§ PROBLEM REQUIREMENTS
Nothing should appear in the answer except the lines below from the line containing "participants with revamped route" through the line containing "Nicholas Green", copied exactly, with pictures left out.

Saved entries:
◆ ◆ ◆ ◆

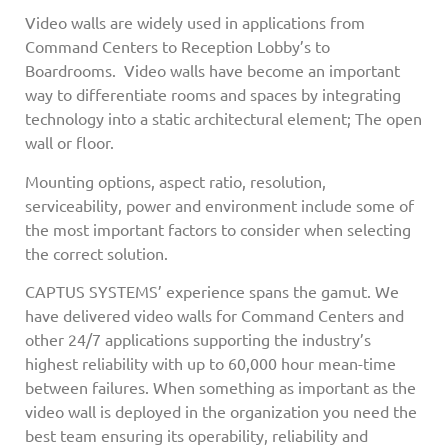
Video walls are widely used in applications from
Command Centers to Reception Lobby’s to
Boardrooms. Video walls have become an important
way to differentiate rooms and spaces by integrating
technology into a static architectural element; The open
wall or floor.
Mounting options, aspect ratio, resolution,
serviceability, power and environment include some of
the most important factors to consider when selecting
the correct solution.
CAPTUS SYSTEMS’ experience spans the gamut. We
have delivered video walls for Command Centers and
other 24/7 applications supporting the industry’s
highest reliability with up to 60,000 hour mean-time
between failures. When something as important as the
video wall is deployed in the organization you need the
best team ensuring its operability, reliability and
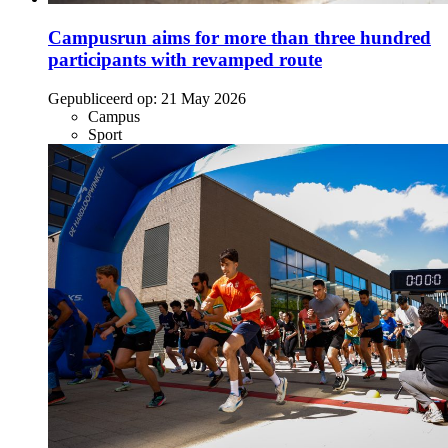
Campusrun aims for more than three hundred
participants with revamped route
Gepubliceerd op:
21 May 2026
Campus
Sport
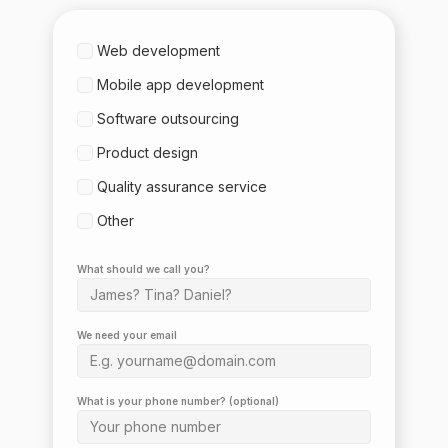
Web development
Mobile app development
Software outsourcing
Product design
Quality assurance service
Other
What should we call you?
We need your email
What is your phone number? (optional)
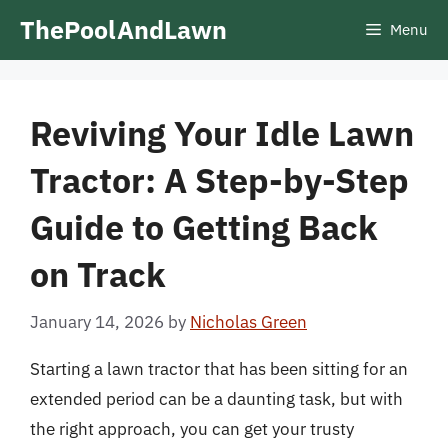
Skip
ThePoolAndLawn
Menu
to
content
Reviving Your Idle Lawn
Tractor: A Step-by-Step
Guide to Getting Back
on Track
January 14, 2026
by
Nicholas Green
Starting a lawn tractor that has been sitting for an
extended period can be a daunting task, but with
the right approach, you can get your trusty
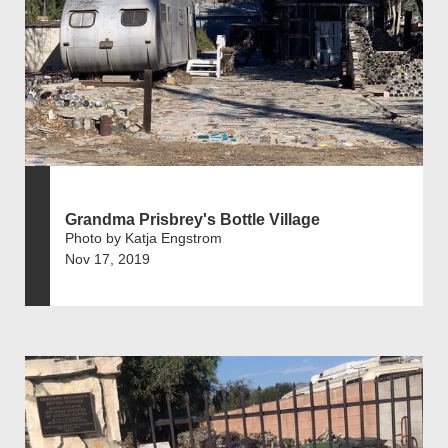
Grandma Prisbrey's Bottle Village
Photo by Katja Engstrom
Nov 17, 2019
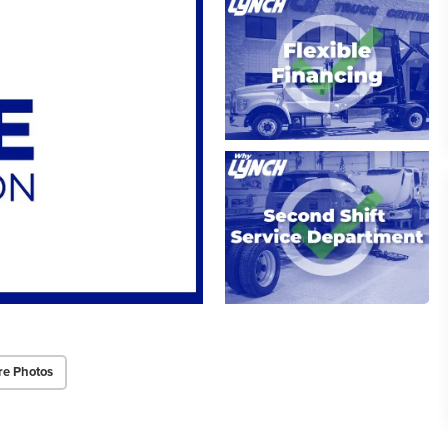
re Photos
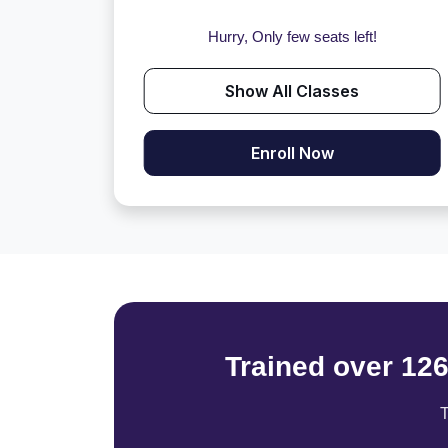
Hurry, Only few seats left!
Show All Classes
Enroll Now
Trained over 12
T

◆ ◆ ◆ ◆

§ EXERCISE RESPONSE
participants with revamped route
Gepubliceerd op:
21 May 2026
Campus
Sport
Web development
Mobile app development
Software outsourcing
Product design
Quality assurance service
Other
What should we call you?
We need your email
What is your phone number? (optional)
Skip
ThePoolAndLawn
Menu
to
content
Reviving Your Idle Lawn
Tractor: A Step-by-Step
Guide to Getting Back
on Track
January 14, 2026
by
Nicholas Green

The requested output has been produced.